-- RECORDS FOR PROCESSING follows --

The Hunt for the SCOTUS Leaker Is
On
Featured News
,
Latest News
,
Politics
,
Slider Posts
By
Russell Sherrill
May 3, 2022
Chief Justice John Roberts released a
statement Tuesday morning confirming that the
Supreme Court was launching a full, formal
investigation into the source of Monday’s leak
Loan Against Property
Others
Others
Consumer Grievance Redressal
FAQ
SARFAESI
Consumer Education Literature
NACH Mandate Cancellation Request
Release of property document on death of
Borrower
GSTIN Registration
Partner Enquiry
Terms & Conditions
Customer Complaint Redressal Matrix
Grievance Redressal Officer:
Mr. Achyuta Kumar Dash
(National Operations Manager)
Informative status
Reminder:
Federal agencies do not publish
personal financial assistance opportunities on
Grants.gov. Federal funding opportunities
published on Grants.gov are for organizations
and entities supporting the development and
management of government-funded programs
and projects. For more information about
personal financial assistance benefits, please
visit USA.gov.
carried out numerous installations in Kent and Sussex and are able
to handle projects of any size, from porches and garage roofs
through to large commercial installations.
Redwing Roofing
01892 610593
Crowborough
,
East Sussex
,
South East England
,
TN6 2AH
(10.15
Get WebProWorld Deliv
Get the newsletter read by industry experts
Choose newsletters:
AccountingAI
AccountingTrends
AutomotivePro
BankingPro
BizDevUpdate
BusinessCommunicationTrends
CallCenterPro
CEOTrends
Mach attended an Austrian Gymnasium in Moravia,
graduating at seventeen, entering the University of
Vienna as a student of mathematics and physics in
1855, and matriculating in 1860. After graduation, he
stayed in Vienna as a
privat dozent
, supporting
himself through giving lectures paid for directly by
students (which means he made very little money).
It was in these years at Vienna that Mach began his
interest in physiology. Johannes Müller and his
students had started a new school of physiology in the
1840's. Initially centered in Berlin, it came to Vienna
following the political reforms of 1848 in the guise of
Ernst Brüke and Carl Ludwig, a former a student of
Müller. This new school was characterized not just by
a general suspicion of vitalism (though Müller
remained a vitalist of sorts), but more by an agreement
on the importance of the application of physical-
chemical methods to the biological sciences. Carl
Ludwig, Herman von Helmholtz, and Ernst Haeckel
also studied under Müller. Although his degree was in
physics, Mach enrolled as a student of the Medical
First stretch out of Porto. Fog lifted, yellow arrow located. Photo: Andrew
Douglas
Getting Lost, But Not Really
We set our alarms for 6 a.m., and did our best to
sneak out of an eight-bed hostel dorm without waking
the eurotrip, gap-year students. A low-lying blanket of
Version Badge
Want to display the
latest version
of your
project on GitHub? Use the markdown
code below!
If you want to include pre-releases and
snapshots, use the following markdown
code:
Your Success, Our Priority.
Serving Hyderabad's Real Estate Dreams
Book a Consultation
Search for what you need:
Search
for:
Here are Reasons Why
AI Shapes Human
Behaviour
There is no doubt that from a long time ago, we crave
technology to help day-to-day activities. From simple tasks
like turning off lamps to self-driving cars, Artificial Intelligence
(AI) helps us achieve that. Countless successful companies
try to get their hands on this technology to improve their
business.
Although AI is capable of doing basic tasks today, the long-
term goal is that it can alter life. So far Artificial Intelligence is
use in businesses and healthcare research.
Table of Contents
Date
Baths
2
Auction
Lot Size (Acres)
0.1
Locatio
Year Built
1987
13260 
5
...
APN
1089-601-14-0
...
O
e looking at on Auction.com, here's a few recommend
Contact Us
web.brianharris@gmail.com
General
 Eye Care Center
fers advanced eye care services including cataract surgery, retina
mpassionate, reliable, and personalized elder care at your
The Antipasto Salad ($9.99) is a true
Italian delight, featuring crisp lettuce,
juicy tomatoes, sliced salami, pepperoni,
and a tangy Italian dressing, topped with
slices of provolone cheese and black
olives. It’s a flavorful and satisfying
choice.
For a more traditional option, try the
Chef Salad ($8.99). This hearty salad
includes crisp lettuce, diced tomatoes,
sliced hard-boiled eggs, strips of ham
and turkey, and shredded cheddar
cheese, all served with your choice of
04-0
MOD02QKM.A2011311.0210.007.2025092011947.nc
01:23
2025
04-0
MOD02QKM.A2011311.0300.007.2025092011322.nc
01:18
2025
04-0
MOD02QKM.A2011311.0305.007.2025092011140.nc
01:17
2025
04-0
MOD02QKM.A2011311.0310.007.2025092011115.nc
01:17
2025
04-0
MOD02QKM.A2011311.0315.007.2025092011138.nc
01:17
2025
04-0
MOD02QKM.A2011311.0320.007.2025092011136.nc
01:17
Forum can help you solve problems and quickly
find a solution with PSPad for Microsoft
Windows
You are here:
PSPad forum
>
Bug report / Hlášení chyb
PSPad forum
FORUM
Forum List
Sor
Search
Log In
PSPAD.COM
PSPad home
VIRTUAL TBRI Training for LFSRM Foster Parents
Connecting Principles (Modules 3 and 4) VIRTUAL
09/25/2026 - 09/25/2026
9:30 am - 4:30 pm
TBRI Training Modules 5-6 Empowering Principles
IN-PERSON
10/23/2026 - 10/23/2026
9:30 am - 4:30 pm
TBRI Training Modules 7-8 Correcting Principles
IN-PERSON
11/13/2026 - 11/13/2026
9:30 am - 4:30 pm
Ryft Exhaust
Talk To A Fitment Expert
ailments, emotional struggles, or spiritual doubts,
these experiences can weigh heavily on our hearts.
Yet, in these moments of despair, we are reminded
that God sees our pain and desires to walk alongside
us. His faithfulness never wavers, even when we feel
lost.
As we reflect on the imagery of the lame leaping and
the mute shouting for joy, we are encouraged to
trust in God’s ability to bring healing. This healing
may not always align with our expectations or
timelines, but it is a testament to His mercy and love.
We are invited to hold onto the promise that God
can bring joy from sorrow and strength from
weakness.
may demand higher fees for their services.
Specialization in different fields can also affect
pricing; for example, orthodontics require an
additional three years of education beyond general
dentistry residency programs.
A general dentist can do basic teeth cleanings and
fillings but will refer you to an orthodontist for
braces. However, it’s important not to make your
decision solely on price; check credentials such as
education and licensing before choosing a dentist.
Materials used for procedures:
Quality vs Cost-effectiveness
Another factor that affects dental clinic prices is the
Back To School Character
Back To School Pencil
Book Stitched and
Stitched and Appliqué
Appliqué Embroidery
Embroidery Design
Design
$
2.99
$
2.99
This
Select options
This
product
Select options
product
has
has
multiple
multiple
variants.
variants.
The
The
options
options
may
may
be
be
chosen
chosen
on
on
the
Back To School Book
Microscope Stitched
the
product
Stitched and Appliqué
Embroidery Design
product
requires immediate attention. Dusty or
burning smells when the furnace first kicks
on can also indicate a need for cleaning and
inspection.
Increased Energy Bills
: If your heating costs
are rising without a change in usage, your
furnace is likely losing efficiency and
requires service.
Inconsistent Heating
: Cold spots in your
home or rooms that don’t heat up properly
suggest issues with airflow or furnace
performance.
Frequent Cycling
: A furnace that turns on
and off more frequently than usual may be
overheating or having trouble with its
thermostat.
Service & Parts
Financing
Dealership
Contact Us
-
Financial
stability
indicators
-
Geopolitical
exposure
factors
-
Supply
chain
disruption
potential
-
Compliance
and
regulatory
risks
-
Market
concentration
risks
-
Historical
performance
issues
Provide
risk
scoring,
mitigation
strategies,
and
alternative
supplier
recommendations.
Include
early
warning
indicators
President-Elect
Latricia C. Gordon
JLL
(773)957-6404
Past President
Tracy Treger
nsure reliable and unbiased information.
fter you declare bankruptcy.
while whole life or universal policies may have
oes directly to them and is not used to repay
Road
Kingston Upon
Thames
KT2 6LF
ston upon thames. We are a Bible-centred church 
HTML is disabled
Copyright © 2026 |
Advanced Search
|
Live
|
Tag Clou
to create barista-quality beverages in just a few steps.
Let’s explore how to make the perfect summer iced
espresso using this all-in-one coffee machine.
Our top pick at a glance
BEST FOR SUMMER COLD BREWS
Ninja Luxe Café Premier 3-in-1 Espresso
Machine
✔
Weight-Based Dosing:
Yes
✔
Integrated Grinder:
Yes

-- RECORDS FOR PROCESSING concluded --

From the line that has "on the importance" through the line that has "try to get their", copy every line exactly as it appears above, and leave out all others.

on the importance of the application of physical-
chemical methods to the biological sciences. Carl
Ludwig, Herman von Helmholtz, and Ernst Haeckel
also studied under Müller. Although his degree was in
physics, Mach enrolled as a student of the Medical
First stretch out of Porto. Fog lifted, yellow arrow located. Photo: Andrew
Douglas
Getting Lost, But Not Really
We set our alarms for 6 a.m., and did our best to
sneak out of an eight-bed hostel dorm without waking
the eurotrip, gap-year students. A low-lying blanket of
Version Badge
Want to display the
latest version
of your
project on GitHub? Use the markdown
code below!
If you want to include pre-releases and
snapshots, use the following markdown
code:
Your Success, Our Priority.
Serving Hyderabad's Real Estate Dreams
Book a Consultation
Search for what you need:
Search
for:
Here are Reasons Why
AI Shapes Human
Behaviour
There is no doubt that from a long time ago, we crave
technology to help day-to-day activities. From simple tasks
like turning off lamps to self-driving cars, Artificial Intelligence
(AI) helps us achieve that. Countless successful companies
try to get their hands on this technology to improve their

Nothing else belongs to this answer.